With Sri Lanka mired in a severe food crisis, support from South Korea is “crucial,” the South Asian country’s representative for the U.N. World Food Program (WFP) has said.
In an interview at WFP’s Seoul office Thursday, Abdur Rahim Siddiqui thanked South Korea and noted WFP’s “meaningful partnership” with the country through the Korea International Cooperation Agency (KOICA).
“Sri Lanka has been the recipient of considerable investment from Korea, with US$81 million provided in 2022-2023 to date,” Siddiqui said. “WFP, too, has engaged in a meaningful partnership with Korea since 2019, and has received US$11 million, through KOICA, towards its programs to enhance smallholder farmers’ resilience to climate change. This support has been instrumental in promoting self-reliance among climate-vulnerable farming communities while shielding them from the full effects of the country’s economic crisis.”
Siddiqui said nearly 3 in 10 households were noted as food insecure at the height of Sri Lanka’s economic crisis in 2022. The food crisis has come on the heels of an already vulnerable economy in light of the COVID-19 pandemic. Global food and energy price increases also led to inflation in Sri Lanka, Siddiqui added.

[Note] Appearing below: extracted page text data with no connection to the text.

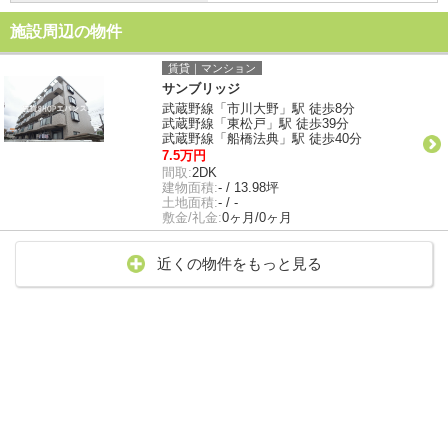
施設周辺の物件
賃貸｜マンション
サンブリッジ
武蔵野線「市川大野」駅 徒歩8分
武蔵野線「東松戸」駅 徒歩39分
武蔵野線「船橋法典」駅 徒歩40分
7.5万円
間取:
2DK
建物面積:
- / 13.98坪
土地面積:
- / -
敷金/礼金:
0ヶ月/0ヶ月
近くの物件をもっと見る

He also said significant increases in food and fuel prices over the past year are forcing more than half of Sri Lankan households to adopt negative coping strategies, such as buying cheaper food to deal with reduced incomes.
“The support of partners like Korea is crucial to Sri Lanka’s recovery,” Siddiqui said. “By providing humanitarian actors with adequate resources, Korea can be instrumental in building sustainable solutions, strengthen food systems and help lift people out of the vicious cycle of poverty, food insecurity and malnutrition.”
Siddiqui was in South Korea to sign an agreement with the Korea Financial Industry Foundation, which will contribute 1 billion won (US$754,600) over the next 30 months to the WFP Sri Lanka Home Grown School Feeding project.
“Through this, WFP supports school meal caterers to grow, produce and rear poultry for eggs in their own home gardens,” Siddiqui said. “This helps caterers overcome the challenge of rising food prices, while ensuring that children receive fresh, nutritious and diverse meals in school.”
The project began in March 2020 in two vulnerable regions, Monaragala in southern Sri Lanka and Matale in central Sri Lanka. It has since expanded to six other districts.